Change passwords often. POS systems come with a default password that needs to be changed immediately, notes the president and CEO of a Los Angeles-based security-software manufacturer. He recommends changing passwords after key employees depart and after a contractor has worked on an operation’s computer system.

Secure the credit-card processor. Credit-card-processing terminals should be locked away at night. They also should not be connected to the Internet, and they should be armed with regularly updated firewalls and antivirus software.

Don’t piggyback WiFi. For convenience’ sake, it’s tempting to set up customer WiFi service on an existing system. That makes life easy for the operator—and easy for hackers. When setting up WiFi service, separate it completely from the restaurant’s POS and computer systems.

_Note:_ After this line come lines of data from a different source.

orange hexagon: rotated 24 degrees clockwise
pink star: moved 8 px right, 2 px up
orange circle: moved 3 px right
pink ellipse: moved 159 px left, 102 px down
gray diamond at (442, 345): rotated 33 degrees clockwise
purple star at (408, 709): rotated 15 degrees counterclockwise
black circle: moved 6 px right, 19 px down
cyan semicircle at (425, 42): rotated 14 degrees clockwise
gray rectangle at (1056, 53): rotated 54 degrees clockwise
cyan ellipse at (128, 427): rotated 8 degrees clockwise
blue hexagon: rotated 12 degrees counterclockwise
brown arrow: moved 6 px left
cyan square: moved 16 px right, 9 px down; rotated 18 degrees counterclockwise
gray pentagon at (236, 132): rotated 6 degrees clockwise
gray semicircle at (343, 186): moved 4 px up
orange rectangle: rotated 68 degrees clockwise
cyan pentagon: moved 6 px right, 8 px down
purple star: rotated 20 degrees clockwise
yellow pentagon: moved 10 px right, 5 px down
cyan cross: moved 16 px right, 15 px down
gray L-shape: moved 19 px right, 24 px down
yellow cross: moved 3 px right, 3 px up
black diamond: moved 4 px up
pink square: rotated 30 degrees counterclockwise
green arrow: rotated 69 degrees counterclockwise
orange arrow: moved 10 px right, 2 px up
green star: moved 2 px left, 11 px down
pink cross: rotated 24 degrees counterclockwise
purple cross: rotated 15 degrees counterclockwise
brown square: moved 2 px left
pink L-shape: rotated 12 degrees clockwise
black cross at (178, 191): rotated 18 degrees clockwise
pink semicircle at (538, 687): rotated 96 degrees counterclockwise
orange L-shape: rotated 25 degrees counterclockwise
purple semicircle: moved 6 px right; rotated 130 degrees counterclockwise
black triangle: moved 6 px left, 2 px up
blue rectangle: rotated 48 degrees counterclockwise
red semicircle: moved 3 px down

Keep an eye out for suspicious behavior. This spring, five former servers at three Washington, D.C., restaurants pleaded guilty in a scheme whereby three nonemployee ringleaders paid the servers to use handheld skimming devices to steal customers’ credit-card numbers, according to The Washington Post. The ringleaders, who pleaded guilty in Virginia to bank fraud and aggravated identity-theft charges, ran up more than $730,000 in thousands of transactions on diners’ cards.

“Taking a credit card is not a restaurant’s business—their business is making food,” Russo says. “But if you’re in the business, you have to be watching this [kind of thing].”